I have to be careful with Grissom and what I give him, so I usually use a little ground turkey in his, but the others I'll use canned EVO food to close it up, and freeze. 

I haven't really had an issue with it making a mess, but usually kongs are just used for crate time at my house so they're not usually on the carpet. I don't notice any mess in their beds though? I always always freeze them though, so they are eating it as fast as it's thawing.


----------



## CorgiPaws (Mar 31, 2009)

I was in a pinch two days ago, had no peanut butter, no yogurt, no evo canned food, nothing. (we're probably moving soon, so I'm trying to clear the pantry and not buy more right now)
Called tuna worked like a charm. It froze rock solid, they actually took a while to get to the treats. Peanut butter, even frozen, caves in seconds with my dogs, so from now on, it'll be canned tuna. wooot.


----------



## Dorota (Aug 23, 2010)

kielbasa ) yeah i put pieces of good quality kielbasa inside


----------



## sassymaxmom (Dec 7, 2008)

Cammy, you can step on or force the opening into an oval and force something hard in that isn't messy. A bit of freeze dried lamb/beef lung or a small hard biscuit is quite the puzzle to get out. When I just smear a bit of peanut butter around the inside none gets anywhere but on the dog's tongue.
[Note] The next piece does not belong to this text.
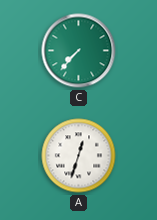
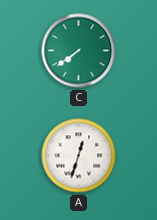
C: 7:37 -> 7:39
Since Max has been getting quite a bit of ground beef lately I discovered that a kong stuffed with that and a chicken foot stuck in the top and frozen for an hour makes for a mini meal that is more fun than one served in a bowl but doesn't last so long as to be a bore for the human who needs to stick around in case of an oops. He gets ground sardine/rabbit heads and tripe too but I am NOT putting that into a kong fed in the house.


----------